▶ _Work item_
Gather all lines from the material that contain "voor".

▶ _Supplied records_
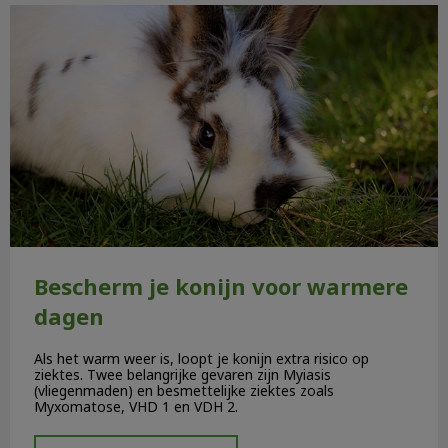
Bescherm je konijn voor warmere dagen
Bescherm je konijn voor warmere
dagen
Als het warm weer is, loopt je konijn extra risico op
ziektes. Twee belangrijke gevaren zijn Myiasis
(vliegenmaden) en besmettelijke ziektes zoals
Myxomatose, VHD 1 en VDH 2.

--

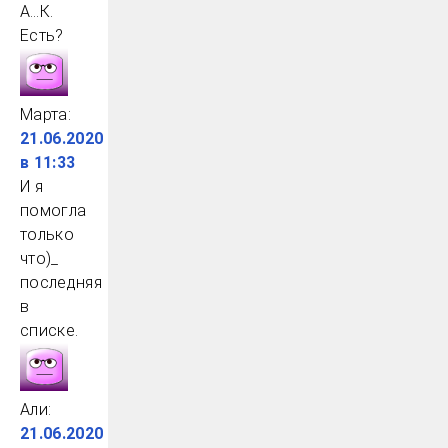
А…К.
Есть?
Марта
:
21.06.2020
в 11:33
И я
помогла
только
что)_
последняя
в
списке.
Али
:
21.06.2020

▶ _Task output_
Bescherm je konijn voor warmere dagen
Bescherm je konijn voor warmere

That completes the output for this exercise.